See main article: Null hypothesis. In inferential statistics, the null hypothesis is a general statement or default position that there is no relationship between two measured phenomena, or no association among groups.[29] Rejecting or disproving the null hypothesis—and thus concluding that there are grounds for believing that there is a relationship between two phenomena (e.g. that a potential treatment has a measurable effect)—is a central task in the modern practice of science; the field of statistics gives precise criteria for rejecting a null hypothesis.
The null hypothesis is generally assumed to be true until evidence indicates otherwise. In statistics, it is often denoted H0 (read "H-nought", "H-null", "H-oh", or "H-zero").
The concept of a null hypothesis is used differently in two approaches to statistical inference. In the significance testing approach of Ronald Fisher, a null hypothesis is rejected if the observed data are significantly unlikely to have occurred if the null hypothesis were true. In this case the null hypothesis is rejected and an alternative hypothesis is accepted in its place. If the data are consistent with the null hypothesis, then the null hypothesis is not rejected. In neither case is the null hypothesis or its alternative proven; the null hypothesis is tested with data and a decision is made based on how likely or unlikely the data are. This is analogous to the legal principle of presumption of innocence, in which a suspect or defendant is assumed to be innocent (null is not rejected) until proven guilty (null is rejected) beyond a reasonable doubt (to a statistically significant degree).
In the hypothesis testing approach of Jerzy Neyman and Egon Pearson, a null hypothesis is contrasted with an alternative hypothesis and the two hypotheses are distinguished on the basis of data, with certain error rates.

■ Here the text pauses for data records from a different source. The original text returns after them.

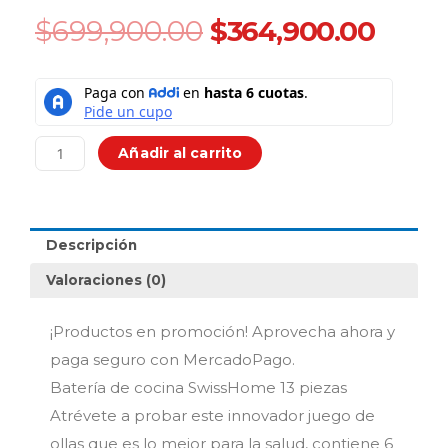
Original
Curr
$
699,900.00
$
364,900.00
price
price
was:
is:
Batería
$699,900.00.
$364,
de
Cocina
Swiss
Añadir al carrito
Home
13
Piezas
Acero
Descripción
Quirúrgico
cantidad
Valoraciones (0)
¡Productos en promoción! Aprovecha ahora y
paga seguro con MercadoPago.
Batería de cocina SwissHome 13 piezas
Atrévete a probar este innovador juego de
ollas que es lo mejor para la salud, contiene 6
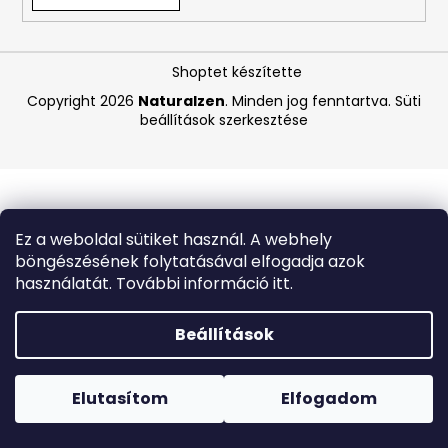
A
Shoptet készítette
j
á
Copyright 2026
Naturalzen
. Minden jog fenntartva.
Süti
beállítások szerkesztése
n
l
j
u
k
Ez a weboldal sütiket használ. A webhely
böngészésének folytatásával elfogadja azok
BEAUTY
használatát. További információ itt.
OF
JOSEON
MATTE
Beállítások
SUN
STICK
Forró napokon nem javasoljuk a csomagautomatákba
MUGWORT
történő kézbesítést. A magas hőmérsékletre érzékeny
+
termékek átvételkor nem biztos, hogy optimális állapotban
Elutasítom
Elfogadom
CAMELIA
lesznek.
SPF50+/PA++++,
18G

Proponents of each approach criticize the other approach. Nowadays, though, a hybrid approach is widely practiced and presented in textbooks. The hybrid is in turn criticized as incorrect and incoherent—for details, see Statistical hypothesis testing.
Statistical inference can be done without a null hypothesis, by specifying a statistical model corresponding to each candidate hypothesis and using model selection techniques to choose the most appropriate model.[30] (The most common selection techniques are based on either Akaike information criterion or Bayes factor.)